I get nervous changing lanes at 65 mph on the interstate in my $20,000 Nissan, which btw is attached to the ground.

After watching those Navy pilots flying Spirogragh formations — upside down, right side up, wingtip to wingtip, at speeds of 700 mph in a $56,000,000 aircraft — they get high marks for intelligence anyway you measure it.

I’ve reached an age where not much leaves me awed but the Blue Angels did last weekend.

Or maybe it’s because I’ve reached an age where life experience allows me an educated inkling what it must take to fly like that.

I’m old enough to know life isn’t one big computer game or star fighter movie. That incredibly mere mortals sat at the controls of those jets.

Well, maybe mere mortal is a stretch.

It’s more like Wonder Woman and Jack Bauer had a baby.

Add a pinch of Spidey-blood for good measure.

 

 

 

4 responses to “The Blue Angels. Really, what’s the big deal?”

  1. jani says:

    We saw them last year in Lynchburg… Amazing!
    And Crazy!

  2. Jamie Miles says:

    Wonder if they ever travel to . . . Where are you now Jani?

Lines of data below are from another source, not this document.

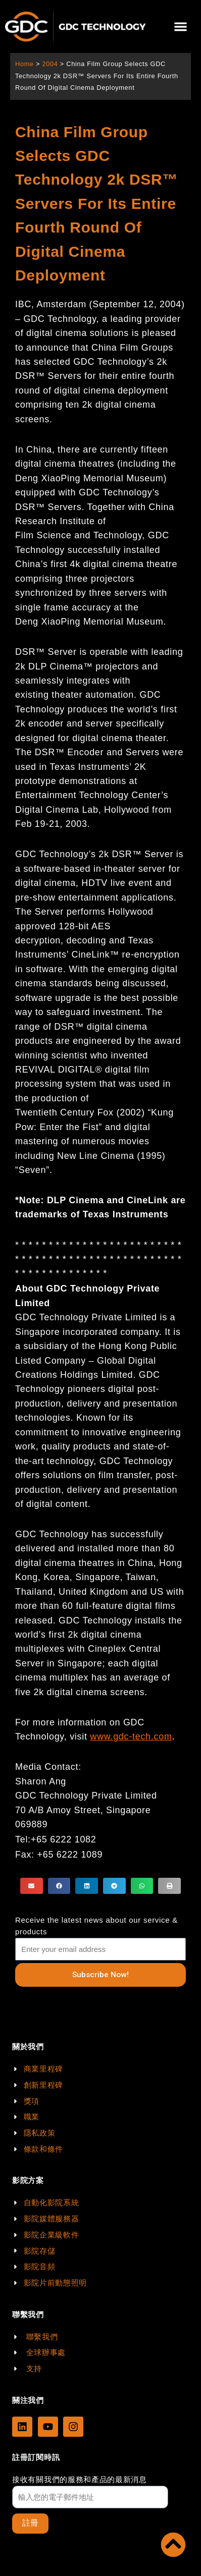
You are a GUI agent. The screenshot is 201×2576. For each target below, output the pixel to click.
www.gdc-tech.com (131, 1736)
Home (24, 64)
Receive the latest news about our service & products (96, 1926)
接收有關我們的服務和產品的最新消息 (79, 2479)
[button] (181, 26)
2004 (50, 64)
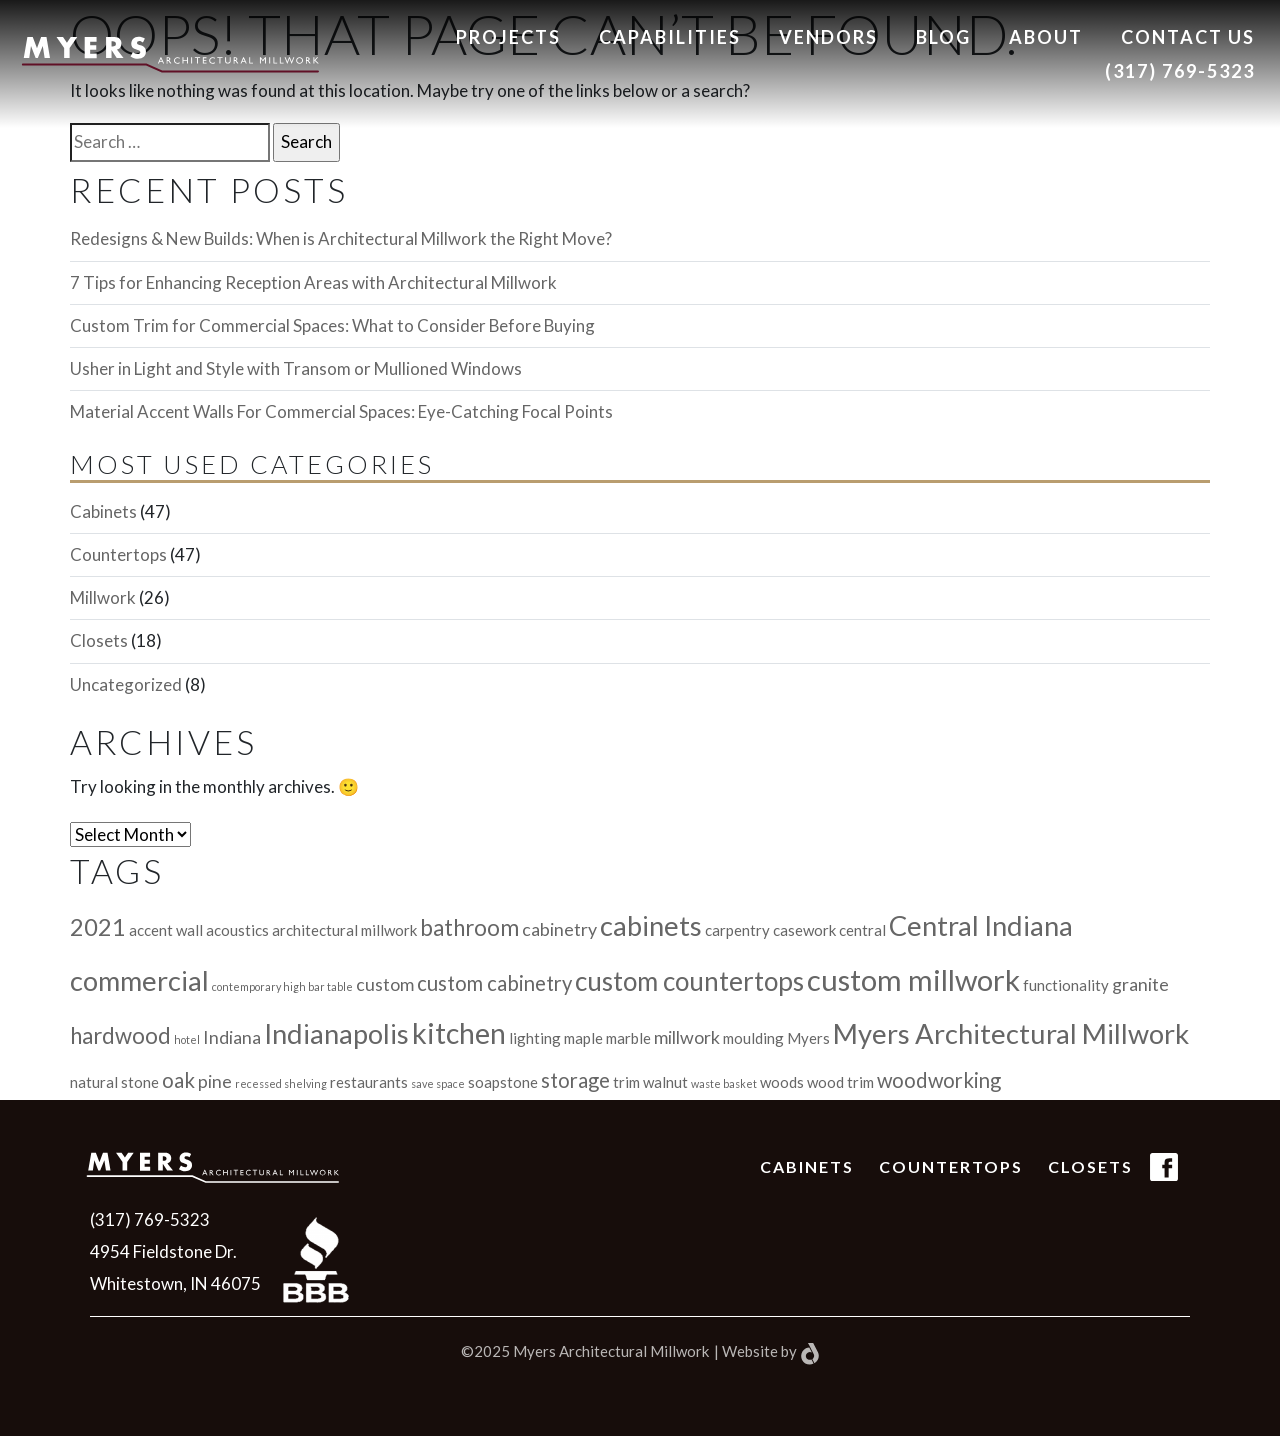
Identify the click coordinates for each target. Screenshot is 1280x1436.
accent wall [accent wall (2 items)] (166, 930)
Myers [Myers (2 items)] (808, 1038)
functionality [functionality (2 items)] (1066, 985)
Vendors (828, 37)
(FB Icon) (1164, 1180)
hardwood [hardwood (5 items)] (120, 1035)
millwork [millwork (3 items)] (687, 1037)
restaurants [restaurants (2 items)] (369, 1082)
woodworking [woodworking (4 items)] (939, 1080)
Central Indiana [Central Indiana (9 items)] (981, 925)
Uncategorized (126, 684)
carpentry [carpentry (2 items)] (737, 930)
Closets (99, 640)
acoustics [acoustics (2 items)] (237, 930)
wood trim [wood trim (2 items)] (840, 1082)
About (1046, 37)
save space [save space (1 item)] (438, 1083)
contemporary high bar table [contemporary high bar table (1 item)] (282, 986)
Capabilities (670, 37)
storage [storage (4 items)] (575, 1080)
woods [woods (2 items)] (782, 1082)
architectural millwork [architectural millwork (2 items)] (344, 930)
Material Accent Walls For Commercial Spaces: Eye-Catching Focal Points (341, 411)
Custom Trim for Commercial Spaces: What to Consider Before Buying (332, 325)
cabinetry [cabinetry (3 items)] (559, 929)
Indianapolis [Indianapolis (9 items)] (336, 1033)
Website (750, 1351)
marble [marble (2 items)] (628, 1038)
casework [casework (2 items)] (804, 930)
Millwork (103, 597)
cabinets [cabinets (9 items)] (651, 925)
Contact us (1188, 37)
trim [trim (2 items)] (626, 1082)
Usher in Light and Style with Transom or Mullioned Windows (296, 368)
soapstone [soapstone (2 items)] (503, 1082)
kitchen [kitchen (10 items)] (459, 1033)
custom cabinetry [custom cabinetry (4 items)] (494, 983)
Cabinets (103, 511)
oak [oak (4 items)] (178, 1080)
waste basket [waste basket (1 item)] (724, 1083)
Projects (508, 37)
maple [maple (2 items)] (583, 1038)
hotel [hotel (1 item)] (187, 1039)
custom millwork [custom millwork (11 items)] (913, 979)
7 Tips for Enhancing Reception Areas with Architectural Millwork (313, 282)
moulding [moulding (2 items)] (753, 1038)
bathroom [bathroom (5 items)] (469, 927)
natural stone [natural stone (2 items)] (114, 1082)
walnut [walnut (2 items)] (665, 1082)
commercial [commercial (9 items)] (139, 980)
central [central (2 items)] (862, 930)
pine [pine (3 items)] (215, 1081)
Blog (943, 37)
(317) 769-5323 (1180, 71)
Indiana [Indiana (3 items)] (232, 1037)
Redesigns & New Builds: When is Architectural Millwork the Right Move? (341, 238)
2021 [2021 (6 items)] (98, 926)
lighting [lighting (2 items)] (535, 1038)
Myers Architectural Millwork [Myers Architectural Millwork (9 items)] (1011, 1033)
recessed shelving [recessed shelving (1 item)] (281, 1083)
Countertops (118, 554)
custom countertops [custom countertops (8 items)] (689, 981)
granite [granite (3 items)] (1140, 984)
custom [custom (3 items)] (385, 984)
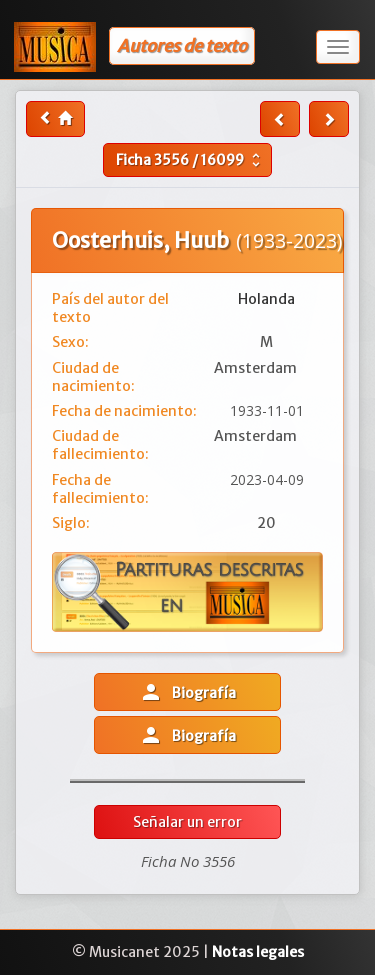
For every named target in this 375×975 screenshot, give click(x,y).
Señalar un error (187, 822)
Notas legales (258, 952)
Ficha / (190, 160)
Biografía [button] (187, 692)
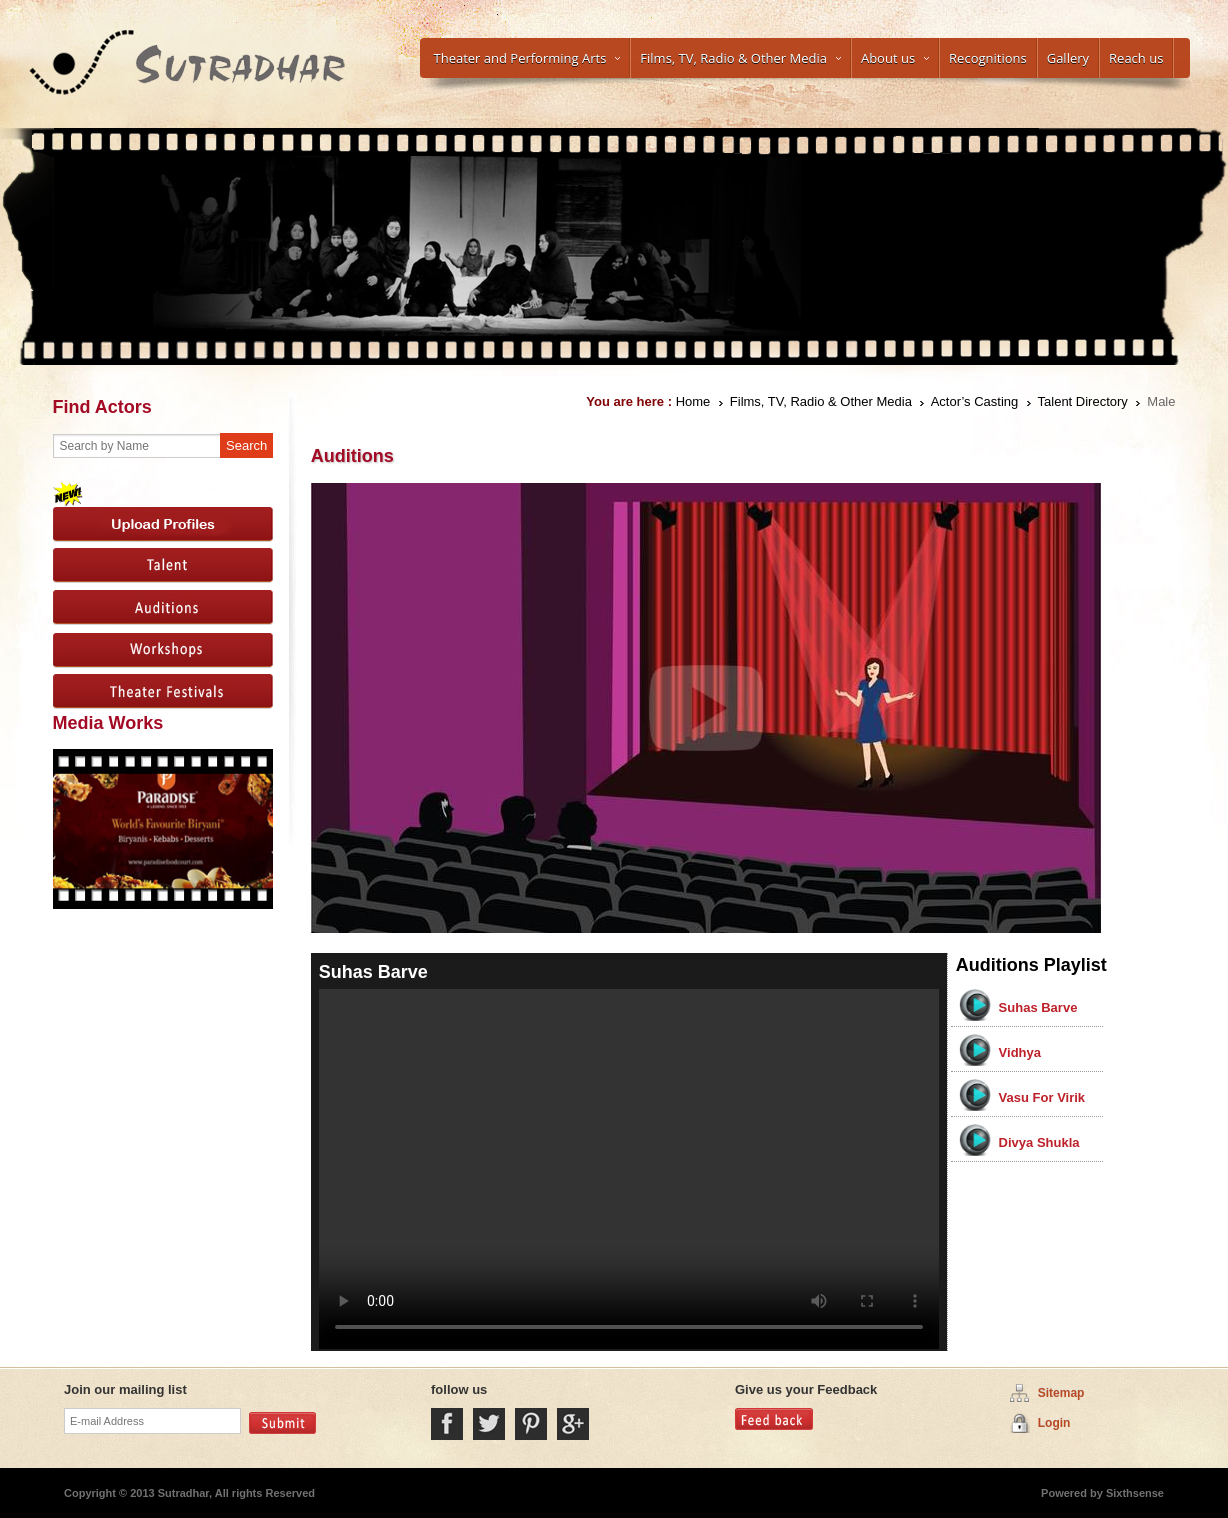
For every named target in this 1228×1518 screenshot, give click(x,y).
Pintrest (531, 1424)
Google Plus (573, 1424)
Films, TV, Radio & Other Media (740, 58)
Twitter (489, 1424)
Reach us (1136, 58)
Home (693, 401)
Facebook (447, 1424)
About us (895, 58)
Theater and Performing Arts (527, 58)
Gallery (1068, 58)
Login (1054, 1423)
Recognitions (988, 58)
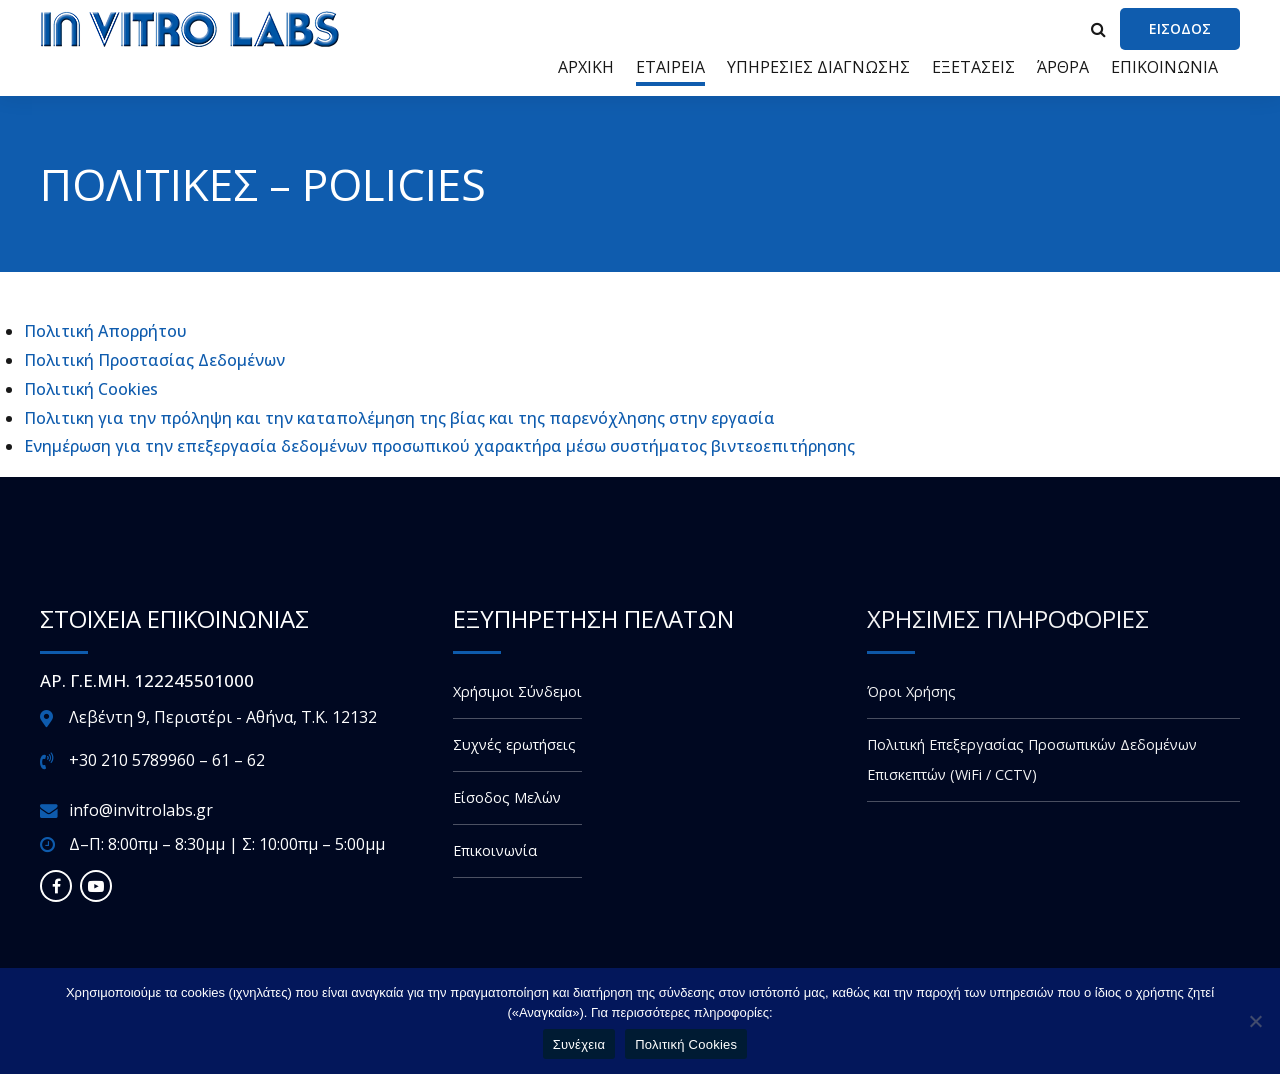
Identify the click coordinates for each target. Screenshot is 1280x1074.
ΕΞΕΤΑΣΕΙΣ (973, 67)
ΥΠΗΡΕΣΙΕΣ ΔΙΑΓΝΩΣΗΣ (818, 67)
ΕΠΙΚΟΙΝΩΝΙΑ (1164, 67)
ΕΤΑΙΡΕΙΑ (670, 67)
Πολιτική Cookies (91, 389)
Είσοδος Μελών (507, 797)
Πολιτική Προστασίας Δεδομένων (154, 360)
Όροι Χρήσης (911, 691)
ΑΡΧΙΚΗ (586, 67)
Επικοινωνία (495, 850)
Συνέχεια (579, 1044)
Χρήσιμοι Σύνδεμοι (517, 691)
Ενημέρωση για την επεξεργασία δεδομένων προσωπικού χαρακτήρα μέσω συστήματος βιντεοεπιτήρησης (439, 446)
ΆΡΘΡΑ (1063, 67)
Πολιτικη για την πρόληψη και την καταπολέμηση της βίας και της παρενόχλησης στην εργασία (399, 418)
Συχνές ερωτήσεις (514, 744)
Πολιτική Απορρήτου (105, 331)
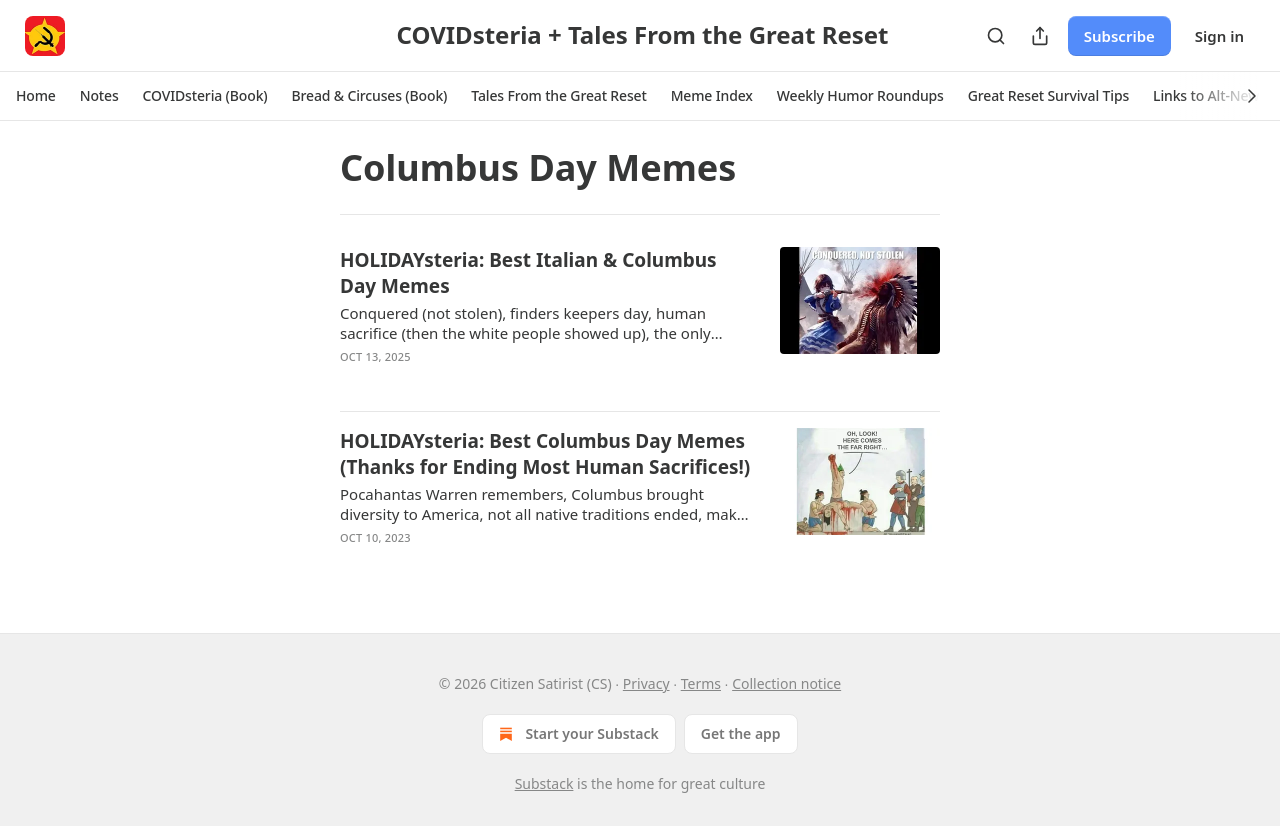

  3. Seeing the Blue Angels is ALMOST as cool as the eclipse. At least it happens more often. Though in the past twelve years with the opportunity to go at least six times, the weather was cloud free twice. But it is SOOOO awesome isn’t it? I imagine even more so over the San Franciso Bay.

    P.S. I tried to comment on your eclipse post but comments were closed.

  4. Jamie Miles says:

    Kenya. The weather was perfect. The Golden Gate Bridge. And then within 48 hours those unbelievable, scary wildfires started, covering the Bay with smoke. (And good grief about the comments closed. I probably pressed the wrong thing. Oy.)